> **AIM OF THE EXERCISE**: Set every record down again exactly. Do not carry over the pictures.

** PROVIDED MATERIAL follows **

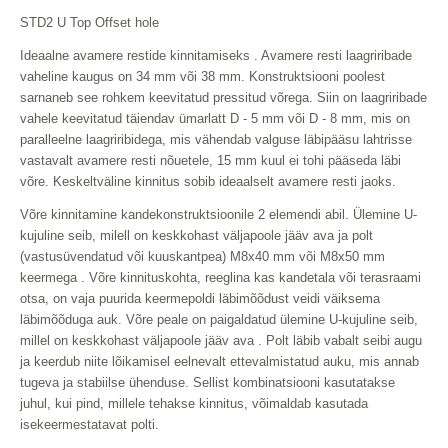
STD2 U Top Offset hole
Ideaalne avamere restide kinnitamiseks . Avamere resti laagriribade
vaheline kaugus on 34 mm või 38 mm. Konstruktsiooni poolest
sarnaneb see rohkem keevitatud pressitud võrega. Siin on laagriribade
vahele keevitatud täiendav ümarlatt D - 5 mm või D - 8 mm, mis on
paralleelne laagriribidega, mis vähendab valguse läbipääsu lahtrisse
vastavalt avamere resti nõuetele, 15 mm kuul ei tohi pääseda läbi
võre. Keskeltväline kinnitus sobib ideaalselt avamere resti jaoks.
Võre kinnitamine kandekonstruktsioonile 2 elemendi abil. Ülemine U-
kujuline seib, milell on keskkohast väljapoole jääv ava ja polt
(vastusüvendatud või kuuskantpea) M8x40 mm või M8x50 mm
keermega . Võre kinnituskohta, reeglina kas kandetala või terasraami
otsa, on vaja puurida keermepoldi läbimõõdust veidi väiksema
läbimõõduga auk. Võre peale on paigaldatud ülemine U-kujuline seib,
millel on keskkohast väljapoole jääv ava . Polt läbib vabalt seibi augu
ja keerdub niite lõikamisel eelnevalt ettevalmistatud auku, mis annab
tugeva ja stabiilse ühenduse. Sellist kombinatsiooni kasutatakse
juhul, kui pind, millele tehakse kinnitus, võimaldab kasutada
isekeermestatavat polti.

** End of PROVIDED MATERIAL **

> **EXPECTED ANSWER**:
STD2 U Top Offset hole
Ideaalne avamere restide kinnitamiseks . Avamere resti laagriribade
vaheline kaugus on 34 mm või 38 mm. Konstruktsiooni poolest
sarnaneb see rohkem keevitatud pressitud võrega. Siin on laagriribade
vahele keevitatud täiendav ümarlatt D - 5 mm või D - 8 mm, mis on
paralleelne laagriribidega, mis vähendab valguse läbipääsu lahtrisse
vastavalt avamere resti nõuetele, 15 mm kuul ei tohi pääseda läbi
võre. Keskeltväline kinnitus sobib ideaalselt avamere resti jaoks.
Võre kinnitamine kandekonstruktsioonile 2 elemendi abil. Ülemine U-
kujuline seib, milell on keskkohast väljapoole jääv ava ja polt
(vastusüvendatud või kuuskantpea) M8x40 mm või M8x50 mm
keermega . Võre kinnituskohta, reeglina kas kandetala või terasraami
otsa, on vaja puurida keermepoldi läbimõõdust veidi väiksema
läbimõõduga auk. Võre peale on paigaldatud ülemine U-kujuline seib,
millel on keskkohast väljapoole jääv ava . Polt läbib vabalt seibi augu
ja keerdub niite lõikamisel eelnevalt ettevalmistatud auku, mis annab
tugeva ja stabiilse ühenduse. Sellist kombinatsiooni kasutatakse
juhul, kui pind, millele tehakse kinnitus, võimaldab kasutada
isekeermestatavat polti.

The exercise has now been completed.